OH that I knew how all thy lights combine,
            And the configurations of their glorie!
             Seeing not onely how each verse doth shine,
But all the constellations of the storie.
This verse marks that, and both do make a motion
             Unto a third, that ten leaves off doth lie:
             Then as dispersed herbs do watch a potion,
These three make up some Christians destinie:
Such are thy secrets, which my life makes good,
             And comments on thee: for in ev’ry thing
             Thy words do finde me out, & parallels bring,
And in another make me understood.
              Starres are poore books, & oftentimes do misse:
             This book of starres lights to eternall blisse.

 

In this poem Herbert implicitly compares the authority of stars – and their associated study – with that of scripture; and the stars don’t fare well.  For him there is no doubt that holy scripture is the touchstone of life that ‘lights to eternall blisse’.  Yet, this implicit trust in the Old and New Testaments of the Bible is not a given today even among Christians.

Where does the authority of any text come from?  One response is likely to be the author (from Latin – auctor(author, founder, originator), auctoritat (power, decision)).  If the author is an expert in the subject, uses reliable sources, writes truthfully, and has reputable colleagues, then people are likely to view the book as authoritative or at least willing to test it out.  When George Herbert penned this poem his authority came from his life as a parish priest in Bemerton, his knowledge of the English language, and a degree from Cambridge – a combination of external and internal sources.

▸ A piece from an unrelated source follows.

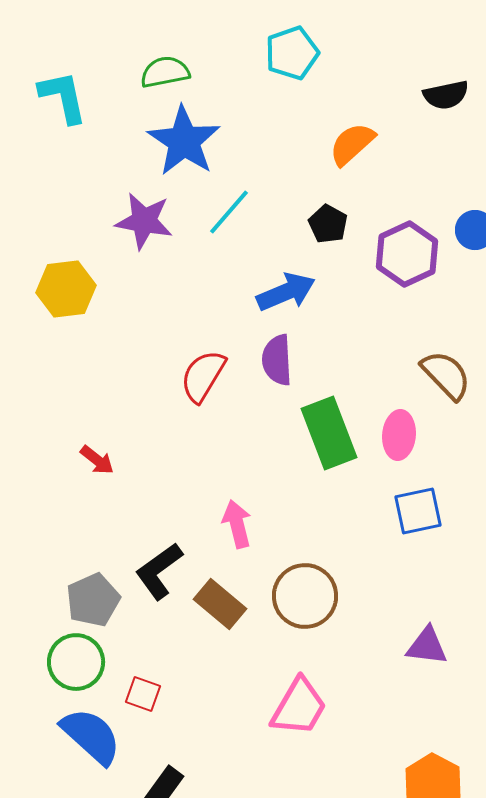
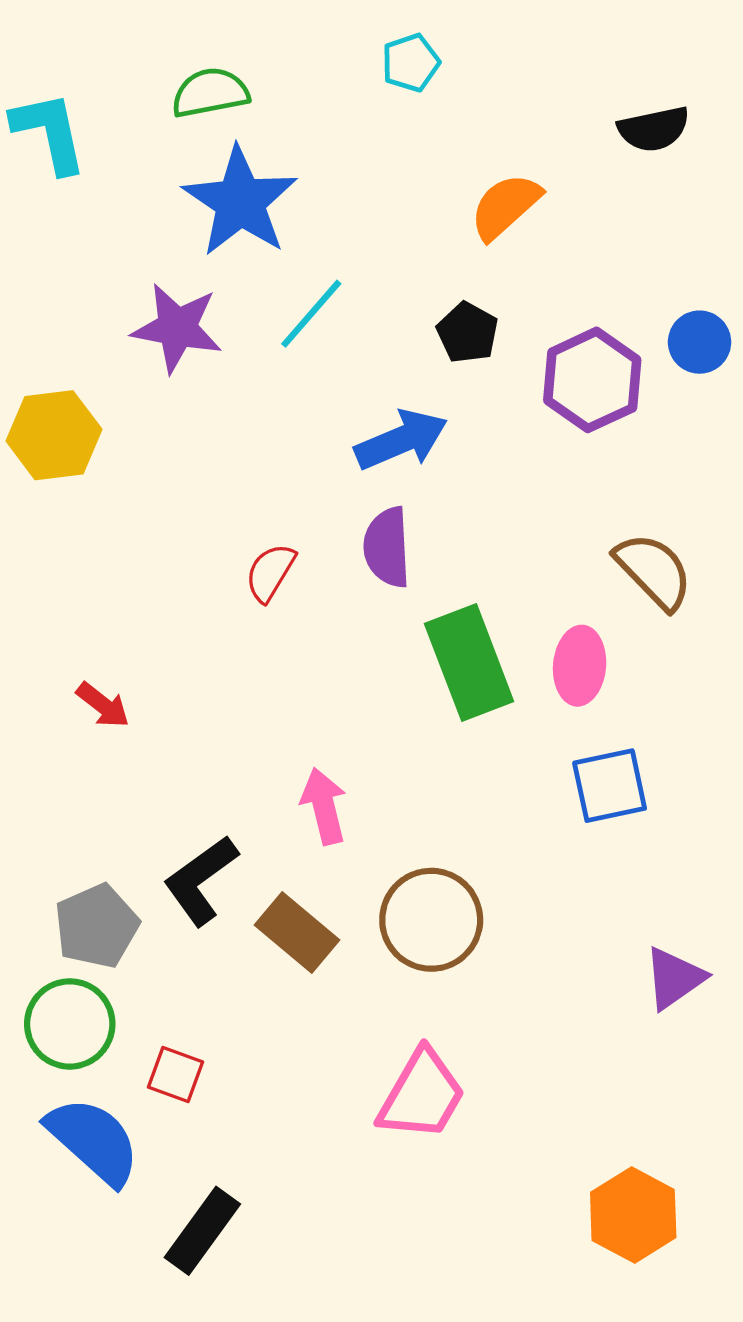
cyan pentagon: (292, 53) -> (411, 63), size x0.7
red semicircle: (203, 376) -> (270, 573), size x0.7
purple triangle: (427, 646) -> (674, 978), moved, turned -42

Questions about authority don’t often arise in relation to a poem – unless it has to do with whether or not the state author actually composed the poem.  Yet, when we encounter something that is historical, scientific, or that may ask us take a position, there is a greater desire to understand the authority behind the text.  Who should we trust?  Political writings that skew statistics in order to denigrate the other side, memoirs that fictionalize a story presented as actually occurring, or historical writings and assumptions that are being constantly revised make us more wary of the trustworthiness of other writings.

The Enlightenment, Industrial Revolution, Modern, and Post-Modern eras with the growth of scientific inquiry, industrial progress, historical research, and reliance on human reason has prompted many questions about the authority of once revered texts.  Nothing is to be assumed or taken for granted.  Does the essential meaning of a text come from the one who writes it or from the reader who is interpreting it?  Does the one who puts pen to paper or fingers to keys really define the author of the text?  Can a text claim to have authority any more as post-modern critical methods rip away the foundations of trust?  What does it mean for something to be true?

The discipline of literary criticism has have been discussing the idea of textual authority for decades whether it’s Michel Foucault’s asking what is an author, Harold Bloom exploring the anxiety of influence, Stanley Fish wondering what makes a text, or Elaine Showalter looking at the authority of male versus female writings.  These methods have bled into other disciplines.  With its historical and cultural importance, the Bible has not been exempted from, and has often been at the center of this questioning.

In 1633 when Herbert penned this poem, questioning of the Bible’s authority had already started and has continued such that the introduction to his poems in one anthology asserts that people continue to study his poems even though the common belief in biblical authority is now gone. It can be easy to be swept up into the view of scripture as yet another text to question like all the others.  That is, we must prove its authority through human reason.  However, C. S. Lewis’ relationship with this book prompted him to write that “the Bible is fundamentally a sacred book, and demands incessantly to be taken on its own terms . . . Stripped . . . of its divine authority, stripped of its allegorical senses, denied a romantic welcome it cannot achieve its function.”

So, on what do we base the authority of scripture in this age and take it on its own terms as God’s Word – seeing in it all the “constellations of the storie”?  This will be one of my explorations in the coming months.